Immediate-released tablet

FIELD: pharmaceutical industry, medicine.

SUBSTANCE: invention relates to peroral immediate-released drug in solid form, containing low molecular thrombin inhibitor based on peptide with pH-depending solubility. Claimed drug has size particle less than 300 mum and contains combination of microcrystal cellulose and sodium glycolate starch in amount of more than 35 mass % (calculates as preparation mass).

EFFECT: drug with reduced dependence of thrombin inhibitor dissolution from pH and increased releasing rate from tablet.

17 cl, 3 ex, 3 dwg

 

The scope of the invention

This invention relates to a solid dosage form low molecular weight thrombin inhibitor prepared in the form of tablets with immediate-release (HB), and the method of its preparation. The invention also relates to the medical use of the drug for prevention and/or treatment of thromboembolism.

Background of the invention

Thrombin inhibitor used in the preparation of the present invention is a low molecular weight drug with pH-dependent solubility. It is characterized by low solubility under basic pH values, which dramatically increases the protonated form at acidic pH values. Thus, with the introduction in the traditional HB drugs fast dissolution of the drug is achieved at acidic pH, while noticeably slower dissolution is achieved at more neutral pH values. This variability in the dissolution unacceptable for safe, effective and comfortable therapy. In the present invention is proposed drug immediate-release, based on traditional cooking methods with carefully chosen excipients, which provides a dissolution, independent or very weakly dependent on pH.

Offered some RA the different ways of preparation of solid dosage forms with immediate-release.
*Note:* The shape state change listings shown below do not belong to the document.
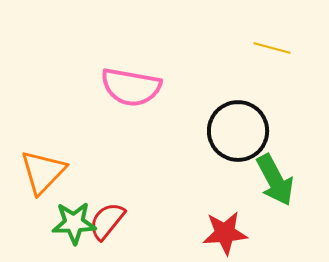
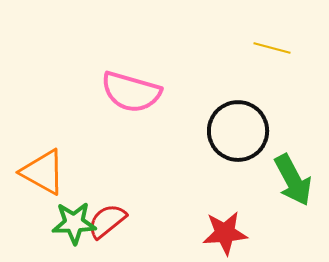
pink semicircle: moved 5 px down; rotated 6 degrees clockwise
orange triangle: rotated 45 degrees counterclockwise
green arrow: moved 18 px right
red semicircle: rotated 12 degrees clockwise
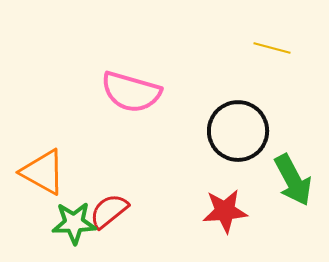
red semicircle: moved 2 px right, 10 px up
red star: moved 22 px up
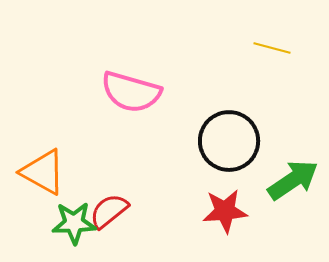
black circle: moved 9 px left, 10 px down
green arrow: rotated 96 degrees counterclockwise
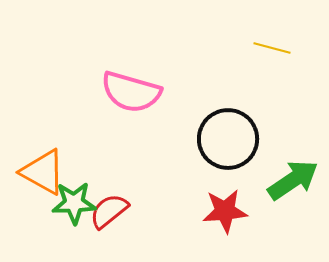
black circle: moved 1 px left, 2 px up
green star: moved 20 px up
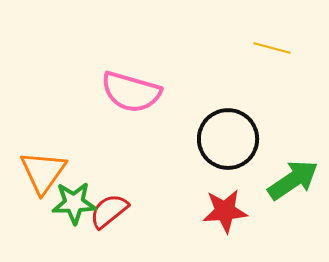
orange triangle: rotated 36 degrees clockwise
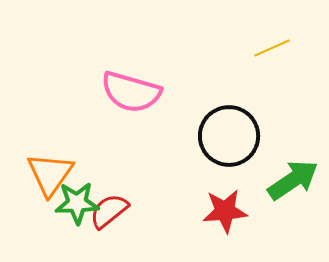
yellow line: rotated 39 degrees counterclockwise
black circle: moved 1 px right, 3 px up
orange triangle: moved 7 px right, 2 px down
green star: moved 3 px right
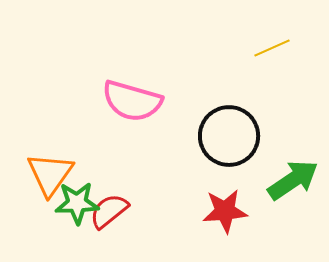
pink semicircle: moved 1 px right, 9 px down
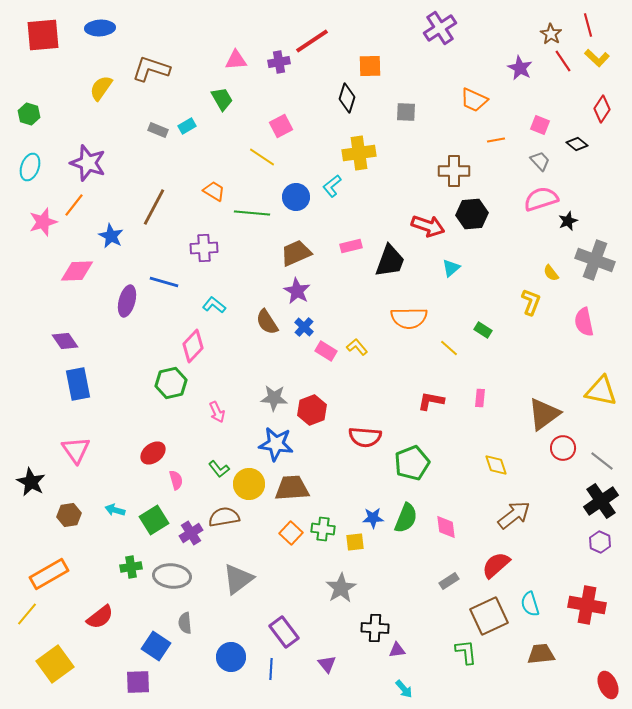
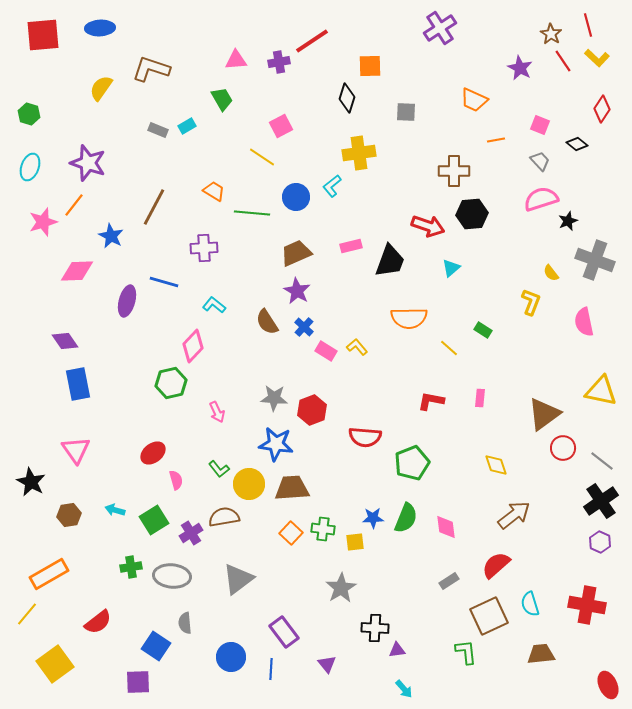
red semicircle at (100, 617): moved 2 px left, 5 px down
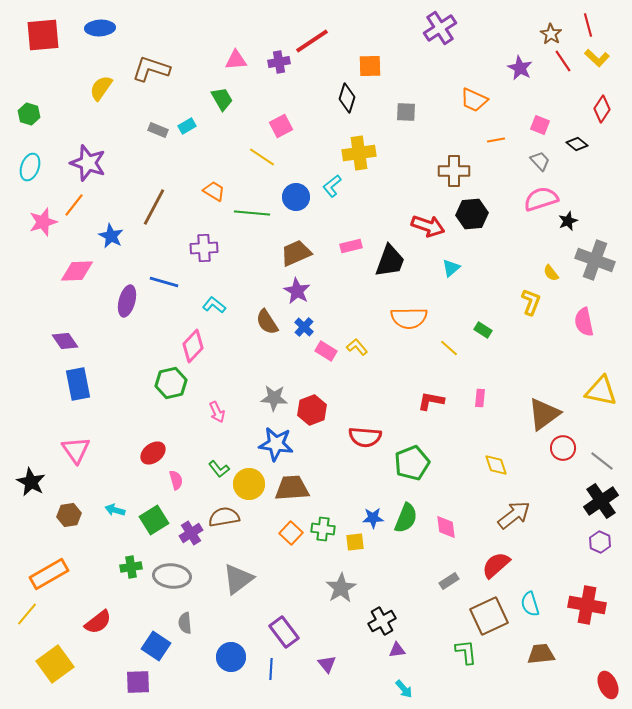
black cross at (375, 628): moved 7 px right, 7 px up; rotated 32 degrees counterclockwise
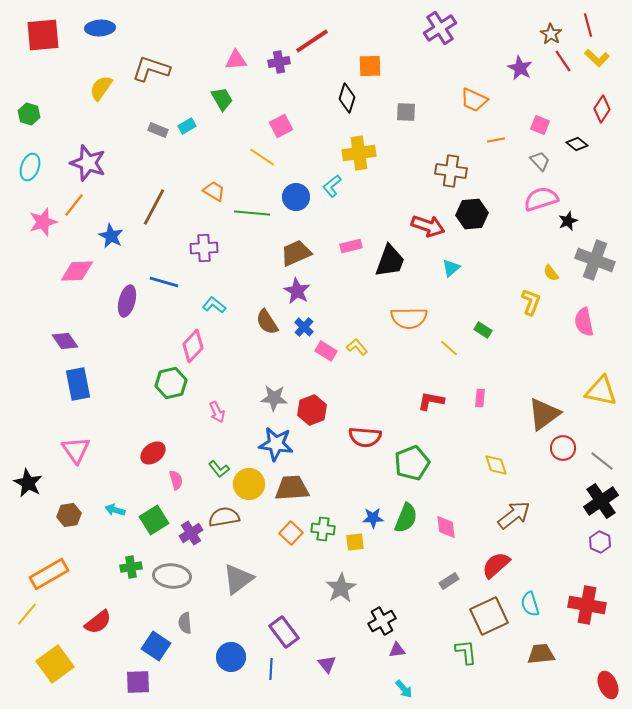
brown cross at (454, 171): moved 3 px left; rotated 8 degrees clockwise
black star at (31, 482): moved 3 px left, 1 px down
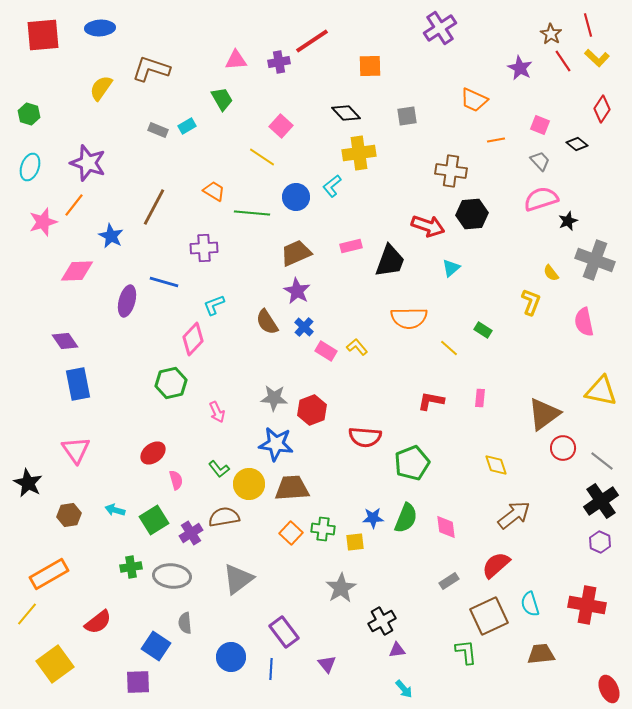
black diamond at (347, 98): moved 1 px left, 15 px down; rotated 60 degrees counterclockwise
gray square at (406, 112): moved 1 px right, 4 px down; rotated 10 degrees counterclockwise
pink square at (281, 126): rotated 20 degrees counterclockwise
cyan L-shape at (214, 305): rotated 60 degrees counterclockwise
pink diamond at (193, 346): moved 7 px up
red ellipse at (608, 685): moved 1 px right, 4 px down
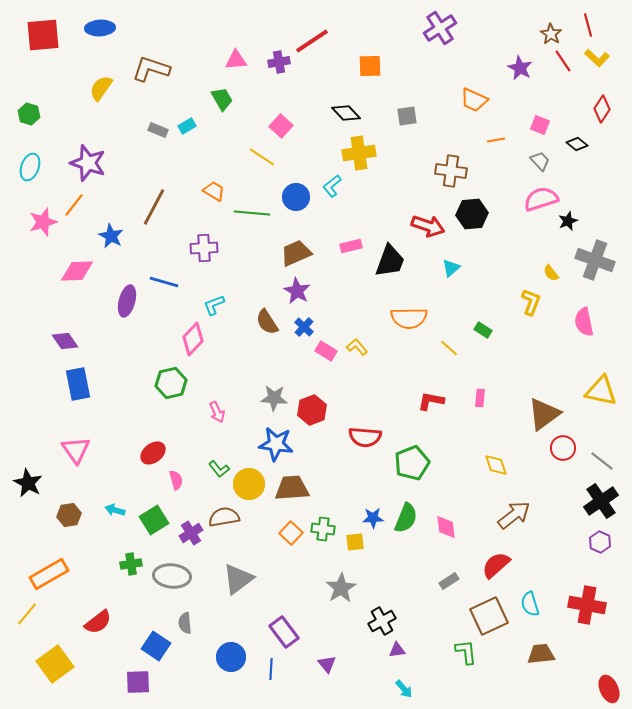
green cross at (131, 567): moved 3 px up
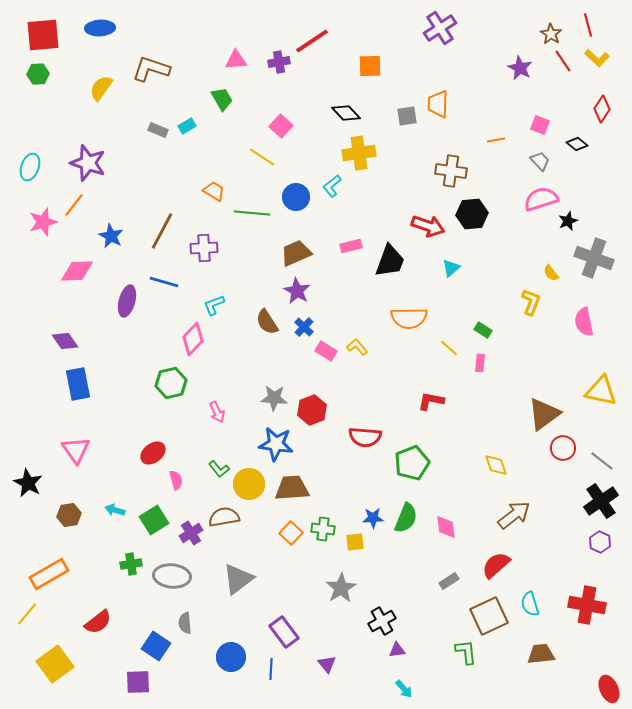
orange trapezoid at (474, 100): moved 36 px left, 4 px down; rotated 68 degrees clockwise
green hexagon at (29, 114): moved 9 px right, 40 px up; rotated 20 degrees counterclockwise
brown line at (154, 207): moved 8 px right, 24 px down
gray cross at (595, 260): moved 1 px left, 2 px up
pink rectangle at (480, 398): moved 35 px up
Lachman, theory and practice of industrial pharmacy, 1986, 343, appA) describes the composition and preparation of two different standard granulates for HB tablets. These two songs gave very poor quality of the pellets, which was unacceptable tablets with very low strength. These compositions do not operate with a low molecular weight thrombin inhibitors used in connection with the present invention. Tablets do not meet the definition instant medicinal product is presented in the Guidance for Industry. Waiver of in Vivo Bioavailability and Bioequivalens Studies for Immediate Release Solids Dosage Forms Containing Certain Active Moieties/Active Ingredients Based on Biopharmaceutics Classification System (Guide for industry in case of refusal from the study of in vivo bioavailability and bioequivalence studies for solid dosage forms with immediate-release containing certain active groups/active ingredients based on the biopharmaceutical classification system). Tablets should be released 85% or more of a set number within 30 minutes.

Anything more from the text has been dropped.